Report each line of the entries that includes "item" by copying it.

Material provided Block Start

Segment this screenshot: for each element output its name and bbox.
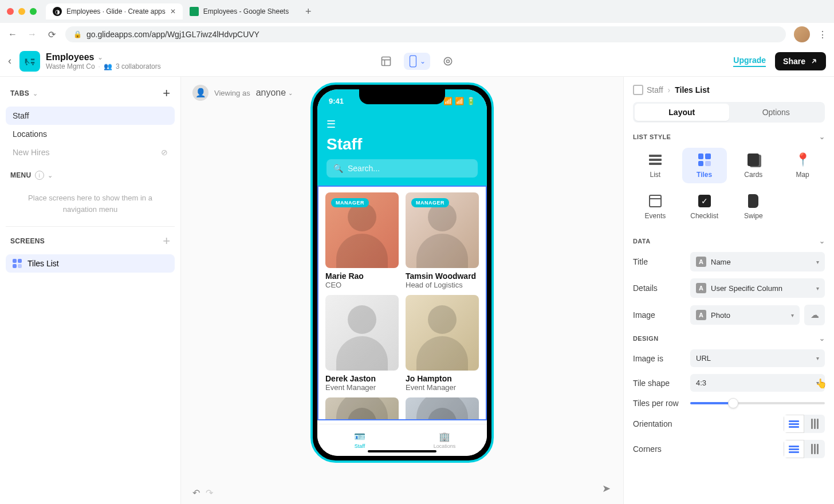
title-column-select[interactable]: AName▾ [690,252,825,271]
inspector-tabs: Layout Options [633,102,825,123]
new-tab-button[interactable]: + [300,3,316,19]
viewer-avatar-icon[interactable]: 👤 [192,85,208,101]
breadcrumb-current: Tiles List [675,85,709,94]
orientation-vertical[interactable] [804,415,825,433]
forward-button[interactable]: → [26,29,38,40]
close-tab-icon[interactable]: ✕ [170,7,176,15]
svg-rect-2 [382,57,391,65]
tile-item[interactable]: Derek Jaston Event Manager [325,295,399,392]
sheets-favicon-icon [190,7,199,16]
data-view-button[interactable] [374,51,398,72]
tile-item[interactable]: Jo Hampton Event Manager [406,295,479,392]
tile-item[interactable]: MANAGER Tamsin Woodward Head of Logistic… [406,192,479,289]
corners-option-b[interactable] [804,440,825,458]
sidebar-tab-locations[interactable]: Locations [6,125,175,143]
tile-role: Event Manager [325,383,399,392]
tab-title: Employees · Glide · Create apps [66,7,166,15]
svg-point-1 [32,64,34,65]
sidebar-tab-staff[interactable]: Staff [6,107,175,125]
tile-item[interactable]: MANAGER Marie Rao CEO [325,192,399,289]
tabs-section-label: TABS [10,89,29,97]
style-cards[interactable]: Cards [731,148,776,183]
tile-role: Event Manager [406,383,479,392]
url-text: go.glideapps.com/app/Wgj1GL7iwz4lHdvpCUV… [86,30,259,39]
chevron-down-icon[interactable]: ⌄ [819,237,825,245]
pin-icon: 📍 [795,152,810,167]
glide-favicon-icon: ◑ [53,7,62,16]
corners-option-a[interactable] [784,440,804,458]
status-indicators: 📶📶🔋 [443,97,475,105]
prop-image-is-label: Image is [633,354,690,363]
style-events[interactable]: Events [633,189,678,225]
image-is-select[interactable]: URL▾ [690,349,825,367]
viewing-as-selector[interactable]: anyone⌄ [256,88,293,98]
hamburger-icon[interactable]: ☰ [326,119,336,130]
tiles-per-row-slider[interactable] [690,402,825,404]
info-icon[interactable]: i [35,171,44,180]
share-button[interactable]: Share [775,52,826,70]
app-logo [19,51,40,72]
chevron-down-icon[interactable]: ⌄ [33,90,38,97]
search-input[interactable]: 🔍 Search... [326,159,478,178]
svg-point-6 [444,57,451,65]
role-badge: MANAGER [411,198,449,207]
collaborator-count: 3 collaborators [116,62,161,70]
breadcrumb: Staff › Tiles List [633,85,825,95]
tiles-list-component[interactable]: MANAGER Marie Rao CEO MANAGER Tamsin Woo… [317,186,487,420]
back-to-apps-button[interactable]: ‹ [8,55,11,67]
style-checklist[interactable]: ✓ Checklist [682,189,727,225]
menu-section-label: MENU [10,171,32,179]
org-name: Waste Mgmt Co [46,62,95,70]
corners-toggle [784,440,825,458]
settings-view-button[interactable] [436,51,460,72]
chevron-down-icon[interactable]: ⌄ [819,133,825,141]
search-icon: 🔍 [333,164,343,173]
address-bar[interactable]: 🔒 go.glideapps.com/app/Wgj1GL7iwz4lHdvpC… [65,26,786,42]
screens-section-label: SCREENS [10,237,45,245]
add-screen-button[interactable]: + [163,234,170,249]
app-menu-chevron-icon[interactable]: ⌄ [97,53,103,61]
tab-options[interactable]: Options [729,104,824,121]
browser-menu-icon[interactable]: ⋮ [818,29,827,40]
app-header: ‹ Employees ⌄ Waste Mgmt Co · 👥 3 collab… [0,46,834,77]
back-button[interactable]: ← [7,29,18,40]
undo-button[interactable]: ↶ [192,487,200,498]
screen-item-tiles-list[interactable]: Tiles List [6,254,175,273]
add-tab-button[interactable]: + [163,86,170,101]
svg-point-0 [26,64,27,65]
browser-tab-active[interactable]: ◑ Employees · Glide · Create apps ✕ [46,3,183,19]
preview-canvas: 👤 Viewing as anyone⌄ 9:41 📶📶🔋 ☰ Staff [181,77,623,504]
details-column-select[interactable]: AUser Specific Column▾ [690,278,825,298]
sidebar-tab-new-hires[interactable]: New Hires ⊘ [6,143,175,162]
viewing-as-label: Viewing as [214,89,250,97]
prop-corners-label: Corners [633,444,690,454]
style-list[interactable]: List [633,148,678,183]
window-controls[interactable] [7,8,37,15]
tile-item[interactable] [325,397,399,420]
menu-placeholder: Place screens here to show them in a nav… [6,186,175,222]
browser-tab[interactable]: Employees - Google Sheets [183,3,296,19]
profile-avatar[interactable] [794,26,810,42]
svg-rect-5 [410,56,416,67]
redo-button[interactable]: ↷ [206,487,213,498]
style-tiles[interactable]: Tiles [682,148,727,183]
inspector-panel: Staff › Tiles List Layout Options LIST S… [623,77,834,504]
tile-shape-select[interactable]: 4:3▾ 👆 [690,374,825,392]
tab-layout[interactable]: Layout [635,104,729,121]
tile-role: CEO [325,281,399,289]
reload-button[interactable]: ⟳ [46,29,57,40]
people-icon: 👥 [104,62,112,70]
device-selector[interactable]: ⌄ [404,53,430,70]
style-map[interactable]: 📍 Map [780,148,825,183]
tiles-icon [13,259,22,268]
upgrade-link[interactable]: Upgrade [733,56,766,67]
orientation-horizontal[interactable] [784,415,804,433]
tile-item[interactable] [406,397,479,420]
prop-orientation-label: Orientation [633,419,690,428]
upload-image-button[interactable]: ☁ [804,305,825,325]
chevron-down-icon[interactable]: ⌄ [48,172,53,179]
breadcrumb-context[interactable]: Staff [633,85,663,95]
image-column-select[interactable]: APhoto▾ [690,305,800,325]
chevron-down-icon[interactable]: ⌄ [819,334,825,342]
style-swipe[interactable]: Swipe [731,189,776,225]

Material provided Block End

-- Response below --
tile-item[interactable]: Derek Jaston Event Manager [325,295,399,392]
tile-item[interactable]: Jo Hampton Event Manager [406,295,479,392]
tile-item[interactable]: MANAGER Tamsin Woodward Head of Logistic… [406,192,479,289]
tile-item[interactable]: MANAGER Marie Rao CEO [325,192,399,289]
screen-item-tiles-list[interactable]: Tiles List [6,254,175,273]
tile-item[interactable] [325,397,399,420]
tile-item[interactable] [406,397,479,420]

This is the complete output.